Pseudocysts are more commonly observed in children, with only 30 reported cases in adults.[ 2 ] Children often present with symptoms related to shunt malfunction, such as headache, vomiting, and decreased consciousness. In contrast, adults typically present with abdominal symptoms, including pain, distension, palpable abdominal masses, nausea, vomiting, and anorexia; acute abdominal symptoms may also occur.[ 6 , 8 ] Only 30% of adults present with shunt malfunction symptoms. Our patient developed a pseudocyst 9 years after the initial shunt placement, likely due to a nonspecific local reaction to the shunt material in the peritoneum may have contributed to the development of the pseudocyst. In addition, the previous tuberculous meningitis may have exacerbated the inflammatory process in this patient. Pseudocyst complications were also previously published with similar symptoms to our case [ Table 1 ]. Although the management of the cases was varied, most of the pseudocyst’s cases were resolved.


Table 1:

Cases of pseudocysts complication associated with VP shunt placement.

 

Intraperitoneal pseudocysts can be detected through imaging modalities such as ultrasound and CT scan. These studies typically show a well-defined intraperitoneal fluid collection without septations, with the distal shunt tip located within or near the pseudocyst.[ 2 , 8 ] Missed diagnoses, such as in our case, can occur when the patient was initially diagnosed with a malignant ovarian cyst based on CT scan findings.[ 15 ] In cases of intracranial hypertension, a head CT scan may be performed to detect ventricular system enlargement and confirm shunt position.

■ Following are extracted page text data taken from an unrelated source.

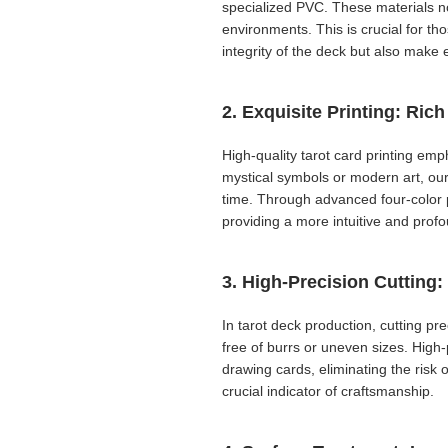
specialized PVC. These materials no
environments. This is crucial for th
integrity of the deck but also mak
2. Exquisite Printing: Ric
High-quality tarot card printing emp
mystical symbols or modern art, our 
time. Through advanced four-color pri
providing a more intuitive and prof
3. High-Precision Cutting:
In tarot deck production, cutting pr
free of burrs or uneven sizes. High
drawing cards, eliminating the risk 
crucial indicator of craftsmanship.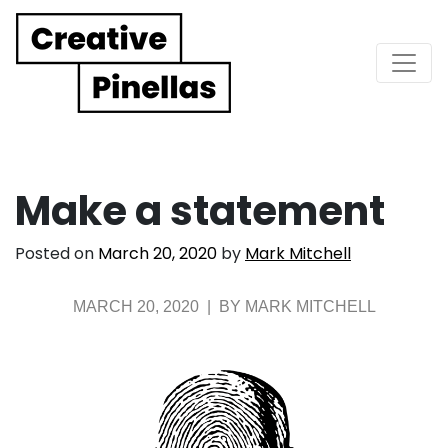
Main Navigation
Make a statement
Posted on
March 20, 2020
by
Mark Mitchell
MARCH 20, 2020 | BY MARK MITCHELL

Management of abdominal pseudocysts can vary. Surgical intervention with cyst evacuation and repositioning of the shunt catheter within the peritoneal cavity has a success rate of 70% and is the primary treatment option, especially in non-infectious cases. Other therapeutic options, such as external ventricular drainage, laparotomy, laparoscopy-assisted fluid drainage, and CT-guided needle aspiration with or without surgical evacuation, have also been reported in some cases. Ultrasound-guided aspiration may be performed to relieve acute symptoms while awaiting elective shunt revision. In cases of recurrent pseudocysts or shunt malfunction, as observed in our case, converting the shunt to a ventriculoatrial or ventriculopleural system may be a viable treatment option. If recurrent pseudocysts or shunt malfunctions occur, it may indicate that the peritoneal cavity is no longer a suitable long-term option for shunt placement, and shunt diversion to an alternative location should be considered.[ 2 , 6 - 8 , 14 ]

CONCLUSION

VP shunt-associated intraperitoneal CSF pseudocysts are rare but significant complications that can occur years after shunt placement. Factors such as elevated CSF protein levels, peritoneal adhesions, and inflammatory reactions to shunt materials contribute to their development. Accurate diagnosis is critical to avoid treatment delays. Management should be individualized, with alternative shunt systems considered in cases of recurrent pseudocysts or malfunction. This case demonstrates that, with appropriate intervention and follow-up, favorable outcomes are achievable without recurrence or neurological deficits.

Ethical approval:

The Institutional Review Board approval is not required.

Declaration of patient consent:

The authors certify that they have obtained all appropriate patient consent.

Financial support and sponsorship:

Nil.

Conflicts of interest:

There are no conflicts of interest.

Use of artificial intelligence (AI)-assisted technology for manuscript preparation:

The authors confirm that there was no use of artificial intelligence (AI)-assisted technology for assisting in the writing or editing of the manuscript and no images were manipulated using AI.

Disclaimer

The views and opinions expressed in this article are those of the authors and do not necessarily reflect the official policy or position of the Journal or its management. The information contained in this article should not be considered to be medical advice; patients should consult their own physicians for advice as to their specific medical needs.